2:37pm

Mon July 23, 2012
Cops & Courts

Dispatches from the Inside: A prisoner's take on filing grievances

Richard Gilliam is incarcerated at San Quentin State Prison. 

Schadenfreude: To take delight or pleasure in another's discomfort or pain.

With imminent budget cuts, pay decreases, and layoffs looming for the California Department of Corrections, there has been a noticeable increase in harassment and vexatious behavior by some prison guards towards prisoners under their authority.

If asked about this, corrections officials deny this is the case, and the general public remains unaware as to the day-to-day abuses of prison life. It's only when some scandal is exposed that malfeasance and corruption endemic to insulated bureaucracies enter into public consciousness.

I've commented before about the prison appeals process. It's touted as “the way” for inmates to resolve their grievances, but there is a darker side to this supposed procedural safeguard of prisoners' rights. Sure, there's a process in place to contest official action that an inmate feels is unfair, unwarranted or extrajudicial, but every prisoner knows that by filing that grievance he or she runs the risk of harassment.

On the California Department of Corrections’ grievance form, the 602, it states that "no reprisals will be taken for using the appeals process." But the reality is a little different.

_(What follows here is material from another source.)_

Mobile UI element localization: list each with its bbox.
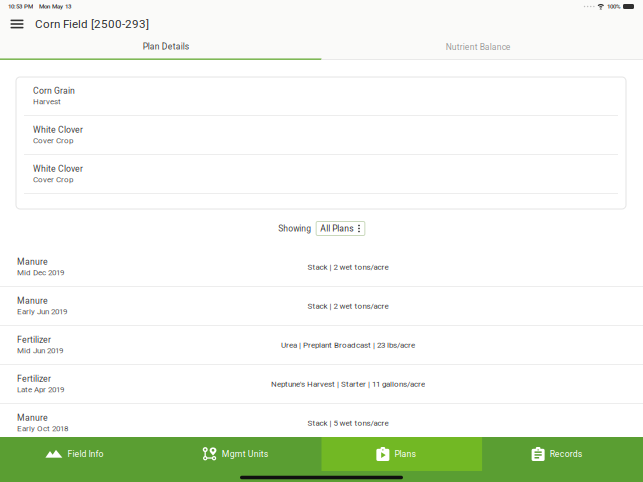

Administrative officials turn a blind eye to the practice of dissuasion and harassment in the form of frequent and excessive locker searches, confiscation and loss of approved personal property, and the wanton destruction of irreplaceable items such as family photographs. These are provocative tactics, carried out in order to garner an emotional response. Once an inmate becomes irate, the use of force is justified and the legal and punitive measures at the department's disposal are brought to bear against a prisoner who may have just been seeking redress for a minor wrong. The result is that most inmates accept the everyday humiliation and abuse some guards enjoy dishing out, rather than risk challenging such abuse and instigating even more.

It is said that absolute power corrupts absolutely – and within a prison's walls those in authority wield almost absolute power. Prisoners have an apt analogy for this sort of treatment: put a dog in a cage and poke him with a stick, rather than bestow basic kindness and guidance. Will he be better or worse when you set him free from that cage?